CASSINO – 10 MAG – Il 40% dei lavoratori di Fca ha scelto il welfare aziendale, quelli di Cassino sono sopra la media con circa il 60%, ma di cosa si tratta? Stiamo parlando di un bonus con un tetto massimo di 700 o 800 euro, a seconda dell’inquadramento professionale, da utilizzare per buoni spesa o carburante, istruzione o assistenza agli anziani, ma anche abbonamenti in palestra. L’alternativa era 570 euro in busta paga.

            Soddisfatti i sindacati, ad eccezione della Fiom che parla di bassa adesione “nonostante un’ossessiva campagna di propaganda”, osserva il segretario generale torinese FIOM Federico Bellono. Tra gli stabilimenti auto al primo posto per adesioni, come detto, c’è Cassino, che sfiora il 60%. Seguono Melfi con il 46%, Pomigliano con il 40%, la Sevel con il 40% e il polo produttivo di Torino 48%.

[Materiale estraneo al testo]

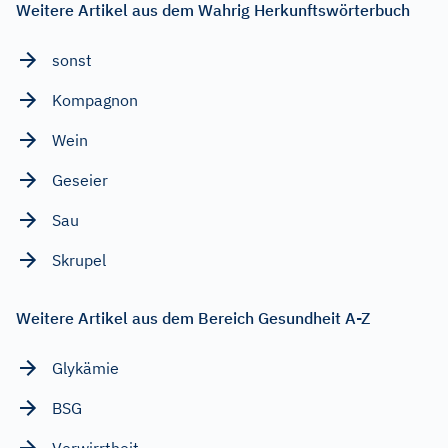
Weitere Artikel aus dem Wahrig Herkunftswörterbuch
sonst
Kompagnon
Wein
Geseier
Sau
Skrupel
Weitere Artikel aus dem Bereich Gesundheit A-Z
Glykämie
BSG
Verwirrtheit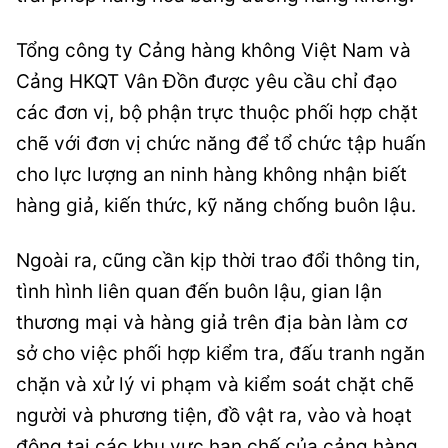
Tổng công ty Cảng hàng không Việt Nam và
Cảng HKQT Vân Đồn được yêu cầu chỉ đạo
các đơn vị, bộ phận trực thuộc phối hợp chặt
chẽ với đơn vị chức năng để tổ chức tập huấn
cho lực lượng an ninh hàng không nhận biết
hàng giả, kiến thức, kỹ năng chống buôn lậu.
Ngoài ra, cũng cần kịp thời trao đổi thông tin,
tình hình liên quan đến buôn lậu, gian lận
thương mại và hàng giả trên địa bàn làm cơ
sở cho việc phối hợp kiểm tra, đấu tranh ngăn
chặn và xử lý vi phạm và kiểm soát chặt chẽ
người và phương tiện, đồ vật ra, vào và hoạt
động tại các khu vực hạn chế của cảng hàng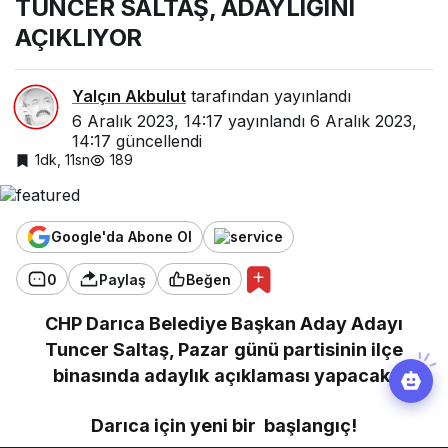
TUNCER SALTAŞ, ADAYLIĞINI
AÇIKLIYOR
Yalçın Akbulut
tarafından yayınlandı
6 Aralık 2023, 14:17
yayınlandı
6 Aralık 2023,
14:17
güncellendi
1dk, 11sn
189
Google'da Abone Ol
0
Paylaş
Beğen
CHP Darıca Belediye Başkan Aday Adayı
Tuncer Saltaş, Pazar günü partisinin ilçe
binasında adaylık açıklaması yapacak.
Darıca için yeni bir başlangıç!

            Il piano welfare di Fca e Cnh Industrial – spiegano Fim, Uilm, Fismic, Uglm e Associazioni Quadri – è il primo in Italia per numero adesioni. In tutto sono sono oltre 29.288 i lavoratori che si sono iscritti. Il dato è molto alto, soprattutto se si pensa che siamo al primo anno di questo nuovo sistema di welfare aziendale e che per l’adesione i lavoratori avevano a disposizione meno di un mese”.

          Con l’accordo si è data un’opportunità in più ai lavoratori di Fca, affermano ancora i sindacati, di scegliere di percepire sotto forma di beni e servizi di welfare una parte dei premi aziendali fino a un massimo di 700 o 800 euro. “Abbiamo dato un’opportunità in più ai lavoratori”, sottolinea il segretario nazionale della Fim Ferdinando Uliano.